13 The nf-core/bactmap pipeline

Learning Objectives

Summarise the steps performed by the nf-core/bactmap pipeline
Memorise where the output files created by pipeline are located.
Describe the main output files created by the pipeline.
Interpret the output QC report generated by the pipeline and use it make a decision about whether to exclude poor quality samples.
Apply the nf-core/bactmap to a set of samples.

13.1 Pipeline Overview

nf-core/bactmap variant calling pipeline diagram from nf-core (https://nf-co.re/bactmap).

nf-core/bactmap is a bioinformatics analysis pipeline for mapping short reads from bacterial WGS to a reference sequence, creating filtered VCF files, making pseudogenomes based on high quality positions in the VCF files and optionally creating a phylogeny from an alignment of the pseudogenomes.

It runs the following tools:

BWA index - indexes reference fasta file
fastp - trims reads for quality and adapter sequences (Optional)
mash sketch - estimates genome size if not provided
Rasusa - downsamples fastq files to 100X by default (Optional)
BWA mem - maps reads to the reference
SAMtools - sorts and indexes alignments
BCFtools - calls and filters variants
vcf2pseudogenome.py - converts filtered bcf to pseudogenome FASTA
calculate_fraction_of_non_GATC_bases.py - creates whole genome alignment from pseudogenomes by concatenating fasta files having first checked that the sample sequences are high quality
Gubbins - identifies recombinant regions (Optional)
SNP-sites - extracts variant sites from whole genome alignment
RapidNJ, FastTree2, IQ-TREE, RAxML-NG - construct phylogenetic tree (Optional)

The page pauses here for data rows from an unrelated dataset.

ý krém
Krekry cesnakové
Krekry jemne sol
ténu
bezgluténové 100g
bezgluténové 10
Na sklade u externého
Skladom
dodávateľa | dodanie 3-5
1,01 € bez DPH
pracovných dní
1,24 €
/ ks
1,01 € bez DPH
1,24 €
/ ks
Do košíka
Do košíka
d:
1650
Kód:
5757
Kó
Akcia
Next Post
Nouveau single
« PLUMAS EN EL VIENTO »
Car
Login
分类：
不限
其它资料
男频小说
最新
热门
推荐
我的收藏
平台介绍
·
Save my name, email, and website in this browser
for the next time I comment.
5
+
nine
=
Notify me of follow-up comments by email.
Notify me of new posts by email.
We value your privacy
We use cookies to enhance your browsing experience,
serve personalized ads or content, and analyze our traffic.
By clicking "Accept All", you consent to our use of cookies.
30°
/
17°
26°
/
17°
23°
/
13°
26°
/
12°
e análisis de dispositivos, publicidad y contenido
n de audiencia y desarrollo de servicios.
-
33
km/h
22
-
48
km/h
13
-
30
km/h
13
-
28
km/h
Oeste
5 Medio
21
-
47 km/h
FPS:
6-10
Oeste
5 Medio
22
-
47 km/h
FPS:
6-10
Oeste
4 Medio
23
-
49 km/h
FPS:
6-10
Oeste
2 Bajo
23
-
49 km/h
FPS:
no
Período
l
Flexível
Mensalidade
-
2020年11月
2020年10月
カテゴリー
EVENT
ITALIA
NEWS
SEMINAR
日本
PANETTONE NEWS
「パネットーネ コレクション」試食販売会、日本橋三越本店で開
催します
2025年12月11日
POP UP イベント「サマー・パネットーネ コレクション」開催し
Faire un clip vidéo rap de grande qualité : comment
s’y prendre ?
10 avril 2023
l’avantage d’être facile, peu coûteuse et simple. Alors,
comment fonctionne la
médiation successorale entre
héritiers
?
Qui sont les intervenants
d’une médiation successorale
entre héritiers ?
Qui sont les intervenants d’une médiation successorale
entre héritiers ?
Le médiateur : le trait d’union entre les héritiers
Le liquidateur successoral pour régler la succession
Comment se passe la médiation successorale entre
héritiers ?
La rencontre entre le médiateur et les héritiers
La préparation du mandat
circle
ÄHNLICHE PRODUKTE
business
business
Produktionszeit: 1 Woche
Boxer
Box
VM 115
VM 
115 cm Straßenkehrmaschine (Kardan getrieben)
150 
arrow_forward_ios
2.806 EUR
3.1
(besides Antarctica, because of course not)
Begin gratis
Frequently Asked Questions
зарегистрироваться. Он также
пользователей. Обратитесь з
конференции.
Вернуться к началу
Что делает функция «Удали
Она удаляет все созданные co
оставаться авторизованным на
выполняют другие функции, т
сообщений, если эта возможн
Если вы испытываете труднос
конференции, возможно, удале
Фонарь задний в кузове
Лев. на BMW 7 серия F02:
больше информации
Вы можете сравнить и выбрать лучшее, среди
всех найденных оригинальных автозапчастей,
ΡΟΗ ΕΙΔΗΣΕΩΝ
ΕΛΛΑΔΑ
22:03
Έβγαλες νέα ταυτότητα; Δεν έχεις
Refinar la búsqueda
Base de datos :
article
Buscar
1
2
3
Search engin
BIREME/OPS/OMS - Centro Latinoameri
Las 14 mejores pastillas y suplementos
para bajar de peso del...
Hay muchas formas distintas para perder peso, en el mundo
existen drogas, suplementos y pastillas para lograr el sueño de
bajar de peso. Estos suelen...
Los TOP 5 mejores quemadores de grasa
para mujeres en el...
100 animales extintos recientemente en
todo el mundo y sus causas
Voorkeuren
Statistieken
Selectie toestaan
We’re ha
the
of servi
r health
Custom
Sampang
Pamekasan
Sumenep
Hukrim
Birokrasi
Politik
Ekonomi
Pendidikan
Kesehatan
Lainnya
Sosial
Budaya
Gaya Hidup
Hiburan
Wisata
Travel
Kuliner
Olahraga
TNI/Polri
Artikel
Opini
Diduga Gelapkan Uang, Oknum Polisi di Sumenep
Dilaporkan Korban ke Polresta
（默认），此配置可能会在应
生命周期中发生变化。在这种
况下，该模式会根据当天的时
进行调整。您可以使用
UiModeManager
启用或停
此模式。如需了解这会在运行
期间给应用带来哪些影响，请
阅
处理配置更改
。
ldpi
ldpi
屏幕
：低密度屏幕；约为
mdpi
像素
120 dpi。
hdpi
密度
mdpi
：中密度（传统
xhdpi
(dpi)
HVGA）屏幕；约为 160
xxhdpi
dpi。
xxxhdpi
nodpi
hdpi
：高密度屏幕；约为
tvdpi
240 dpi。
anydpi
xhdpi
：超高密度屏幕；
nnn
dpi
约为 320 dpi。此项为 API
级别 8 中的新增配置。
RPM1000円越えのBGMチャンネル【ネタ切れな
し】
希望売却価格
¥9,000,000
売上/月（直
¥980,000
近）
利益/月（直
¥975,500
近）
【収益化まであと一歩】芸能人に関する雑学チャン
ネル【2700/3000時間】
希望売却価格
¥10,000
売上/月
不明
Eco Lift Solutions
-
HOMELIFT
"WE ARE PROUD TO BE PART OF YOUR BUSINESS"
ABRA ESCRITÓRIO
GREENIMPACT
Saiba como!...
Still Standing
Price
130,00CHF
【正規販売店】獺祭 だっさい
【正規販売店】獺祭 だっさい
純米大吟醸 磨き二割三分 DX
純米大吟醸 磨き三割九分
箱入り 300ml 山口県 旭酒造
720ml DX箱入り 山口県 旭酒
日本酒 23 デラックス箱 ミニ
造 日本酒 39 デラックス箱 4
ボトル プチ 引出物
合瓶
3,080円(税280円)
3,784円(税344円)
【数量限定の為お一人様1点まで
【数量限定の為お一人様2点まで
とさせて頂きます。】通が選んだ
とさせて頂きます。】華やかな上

See Course Software for a more detailed description of each tool.

Along with the outputs produced by the above tools, the pipeline produces the following summary containing results for all samples run through the pipeline:

multiqc_report.html - final summary of trimming and mapping statistics for input files in HTML format

13.2 Running nf-core/bactmap

The bactmap pipeline requires a samplesheet CSV file in the same format as the one we used for bacQC so we can re-use that samplesheet CSV file. If you decided to remove any samples because they didn’t pass the QC, then edit the samplesheet CSV file accordingly. There are many options that can be used to customise the pipeline but a typical command is shown below:

nextflow run nf-core/bactmap \
  -r "1.0.0" \
  -profile singularity \
  --max_memory '16.GB' --max_cpus 8 \
  --input SAMPLESHEET \
  --outdir results/bactmap \
  --reference REFERENCE \
  --genome_size 4.3M

The options we used are:

-profile singularity - indicates we want to use the Singularity program to manage all the software required by the pipeline (another option is to use docker). See Data & Setup for details about their installation.
--max_memory and --max_cpus - sets the available RAM memory and CPUs. You can check this with the commands free -h and nproc --all, respectively.
--input - the samplesheet with the input files, as explained above.
--outdir - the output directory for the results.
--reference - the path and name of the reference genome.
--genome_size - estimated size of the genome - Rasusa uses this value to calculate the genome coverage.

Exercise 1 - Running nf-core/bactmap

Your next task is to run the bactmap pipeline on your data. In the folder scripts (within your analysis directory) you will find a script named 03-run_bactmap.sh. This script contains the code to run bactmap.

Edit this script, adjusting it to fit your input files and the name and location of the reference you’re going to map to:
- use the same samplesheet as before with the avantonder/bacQC pipeline.
- the reference genome is located in resources/reference.
Activate the Nextflow software environment: mamba activate nextflow.
Run the script using bash scripts/03-run_bactmap.sh.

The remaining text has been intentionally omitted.